Corporate Personhood

Since "corporations are people too, my friend," at what point does a corporation become a person? Is it when it begins doing business? When it is registered? When it is incorporated? Or does it date from the moment of conception--when a group of individuals come together with the idea of forming a company? Why doesn't the pro-life movement weigh in on this crucial question?

2 comments:

Elektra Tig said...

Rob,

Your post obscures the fact that there are serious issues here, ones even liberals should be concerned about. No one claims, of course, that corporations are human beings. But the question remains whether groups of people aggregated into various legal forms such as corporations and unions have the benefit of certain constitutional protections.

Using the First Amendment as an obvious and the most important example, the text certainly suggests no limitation. The language - "Congress shall make no law respecting . . ." - focuses on the legislature and says nothing about the nature of the targets of the legislation. And this is entirely consistent with the well-known views of the Founders and the founding era, that restricting the power of government was a fundamental source of liberty.

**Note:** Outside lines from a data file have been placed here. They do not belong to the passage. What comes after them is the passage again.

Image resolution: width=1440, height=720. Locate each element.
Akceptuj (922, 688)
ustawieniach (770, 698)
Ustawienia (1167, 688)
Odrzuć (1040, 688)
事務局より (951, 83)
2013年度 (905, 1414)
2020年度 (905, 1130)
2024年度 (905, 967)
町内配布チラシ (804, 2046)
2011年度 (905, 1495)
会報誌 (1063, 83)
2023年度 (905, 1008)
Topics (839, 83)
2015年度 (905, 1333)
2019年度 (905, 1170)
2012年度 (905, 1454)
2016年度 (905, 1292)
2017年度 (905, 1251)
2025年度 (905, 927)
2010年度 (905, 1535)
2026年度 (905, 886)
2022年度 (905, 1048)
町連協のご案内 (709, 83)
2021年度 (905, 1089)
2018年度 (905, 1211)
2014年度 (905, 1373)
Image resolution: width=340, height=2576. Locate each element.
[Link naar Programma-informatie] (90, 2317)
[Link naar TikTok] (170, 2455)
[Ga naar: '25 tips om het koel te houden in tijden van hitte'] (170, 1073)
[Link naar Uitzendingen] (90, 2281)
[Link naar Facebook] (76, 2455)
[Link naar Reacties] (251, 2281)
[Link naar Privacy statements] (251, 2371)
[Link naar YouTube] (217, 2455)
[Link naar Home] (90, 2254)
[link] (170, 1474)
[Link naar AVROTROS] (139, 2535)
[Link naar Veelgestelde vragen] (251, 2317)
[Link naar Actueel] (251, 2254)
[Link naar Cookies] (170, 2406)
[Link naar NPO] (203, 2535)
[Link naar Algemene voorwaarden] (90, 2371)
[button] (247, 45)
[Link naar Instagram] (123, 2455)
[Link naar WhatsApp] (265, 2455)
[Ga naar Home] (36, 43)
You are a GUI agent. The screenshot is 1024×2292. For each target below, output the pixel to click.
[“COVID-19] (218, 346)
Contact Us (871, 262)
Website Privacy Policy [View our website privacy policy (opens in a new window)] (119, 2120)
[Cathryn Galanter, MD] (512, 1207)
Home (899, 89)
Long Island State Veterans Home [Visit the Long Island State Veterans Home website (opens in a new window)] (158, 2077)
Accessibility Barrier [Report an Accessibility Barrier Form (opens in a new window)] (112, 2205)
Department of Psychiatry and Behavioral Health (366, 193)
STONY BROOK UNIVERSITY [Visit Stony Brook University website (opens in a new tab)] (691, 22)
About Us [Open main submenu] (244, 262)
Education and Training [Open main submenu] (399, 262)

While liberals may chafe at textualism and originalism, another consideration ought to be of concern to them. The New York Times, the Washington Post and NBC are all, of course, corporations, and extremely large ones at that. Are you prepared to say that they have no rights under the First Amendment? Are they subject to search without warrant and without probable cause? May their property be taken without due process and without compensation? I'd be interested to hear whether you're prepared to swallow those propositions

Rob said...

Hey, I'm a big fan of Dartmouth v. Woodward. What I was getting at in this post, as you are aware, is a pair of developments on the right that have no obvious philosophical link but often are linked politically: the fetishization of corporate rights over the rights of the old fashioned kind of person, and the fetishization of prenatal rights over the rights of the post-born. By the time you read this, the Supreme Court may have ruled that corporations have religious rights that trump, presumably, the religious rights of the individuals who work for them.